The other day, after driving up the mountain to buy apples to peel and freeze, “my boy” decided to try to catch butterflies. They were beautiful and they were everywhere. He is 5 and his logic is catching up to his enthusiasm ~ he ran from bush to bush and chased butterfly after butterfly until he finally figured out that it was easier once the butterfly had landed on a flower.
Sometimes, my teaching is like this, too. My enthusiasm needs to chill so my planning can catch up. Sometimes I run around trying to “catch” my kids and “learn them something”. And sometimes I plan and plan and plan and I still miss.

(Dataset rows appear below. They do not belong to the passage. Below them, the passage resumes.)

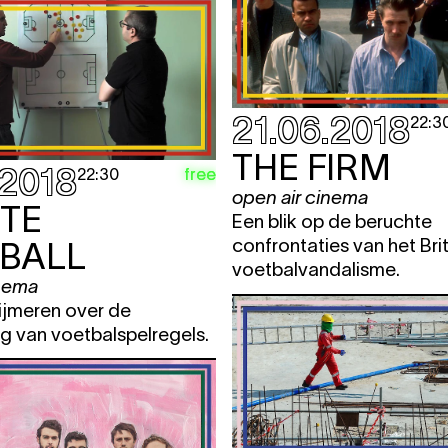
21.06.2018
22:3
THE FIRM
.2018
free
22:30
open air cinema
ITE
Een blik op de beruchte
confrontaties van het Bri
BALL
voetbalvandalisme.
inema
ijmeren over de
ng van voetbalspelregels.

Yesterday, though, I was in the middle of my lesson about how to write detailed, thoughtful answers to open-ended questions and I caught a butterfly out of thin air. I was part way through, after having planned for a couple hours last week, and completely changed my whole process (anyone else experience these epiphany-type ideas?)… Instead of just having my students write immediately after instructions, I had them write on a post-it what they were thinking. Once they had done that, I put them in pairs to discuss their thinking. I showed them examples and non-examples of useful feedback….. and only THEN did they write. And you know what…. it worked… My kids, who just Monday thought writing more than yes, no, idk… those same kids told me today that writing wasn’t hard if they could think first…. “hello”… I’ve never done this before because?????
So, yeah, it’s hard to catch butterflies out of thin air… and I don’t recommend NOT lesson planning just because we get some awesome ideas in the middle of class… but I rejoice when something good happens…. especially when I feel like I’m just chasing butterflies.
Happy butterfly catching!
P.S. Post-its (any brand) are an amazing teaching tool… if you don’t use them… you totally should 🙂 Just some friendly advice!